1. An optical communications terminal comprising:

an optical phased array (OPA) photonic integrated chip comprising: a plurality of phase shifters arranged in a plurality of segments; one or more additional phase shifters, a plurality of switches corresponding to each of the plurality of segments; and one or more splitters;

a full array transceiver configured to allow for transmission and receipt of optical communications beams functionality with the plurality of segments; and

a plurality of segment transceivers each associated with one of the plurality of segments.

2. The optical communications terminal of claim 1, further comprising one or more paths extending from one or more of the full array transceivers and the plurality of the segment transceivers to the plurality of segments.

3. The optical communications terminal of claim 2, wherein the one or more paths include a plurality of full array paths and a plurality of segment paths, the plurality of full array paths extending from the full array transceiver to each of the plurality of segments, and the plurality of segment paths extending from each of the plurality of segment transceivers to each corresponding segment of the plurality of segments.

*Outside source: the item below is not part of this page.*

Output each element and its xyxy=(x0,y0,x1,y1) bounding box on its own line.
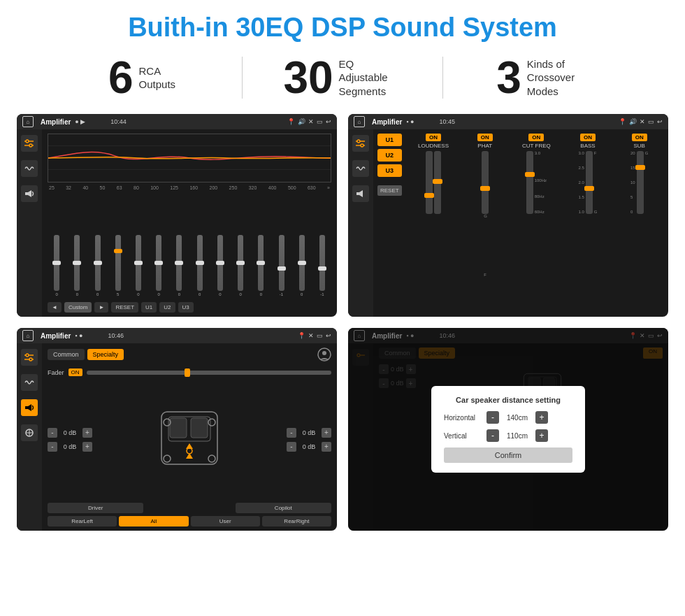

4. The optical communications terminal of claim 3, wherein the one or more additional phase shifters are disposed in at least one of the plurality of full array paths.

5. The optical communications terminal of claim 3, wherein the one or more splitters are disposed in at least one of the plurality of full array paths.

6. The optical communications terminal of claim 3, wherein the plurality of switches are disposed in one of the plurality of full array paths and one of the plurality of segment paths.

7. The optical communications terminal of claim 1, wherein each of the plurality of segments includes a waveguide configuration, the waveguide configuration comprising:

one or more combiners; and

an edge coupler;

wherein the one or more combiners and edge coupler are connected via waveguides.

8. A method of transmitting one or more optical communications beams comprising:

driving, by one or more processors of a first optical communications terminal, a plurality of phase shifters arranged in a plurality of segments;

placing a plurality of switches in one of i) a first position or ii) a second position, wherein the first position allows for joint functionality of the plurality of segments and wherein the second position allows for independent functionality of the plurality of segments;

directing power of the one or more optical communications beams along one or more paths extending from a plurality of transceivers to the plurality of segments; and

transmitting, by the one or more processors, the one or more optical communications beams via one or more of the plurality of transceivers.

9. The method of claim 8, wherein placing a plurality of switches in one of i) the first position or ii) the second position is conducted during setup of the first optical communications terminal.

10. The method of claim 8, wherein placing a plurality of switches in one of i) the first position or ii) the second position is conducted following receipt of one or more beacon signals from one or more remote optical communications terminals.

11. The method of claim 8, further comprising, determining, by the one or more processors, a desired pointing direction for the one or more optical communications beams based on one or more locations corresponding to one or more remote devices.

12. The method of claim 11, wherein the one or more locations of the one or more remote devices are provided predefined locations.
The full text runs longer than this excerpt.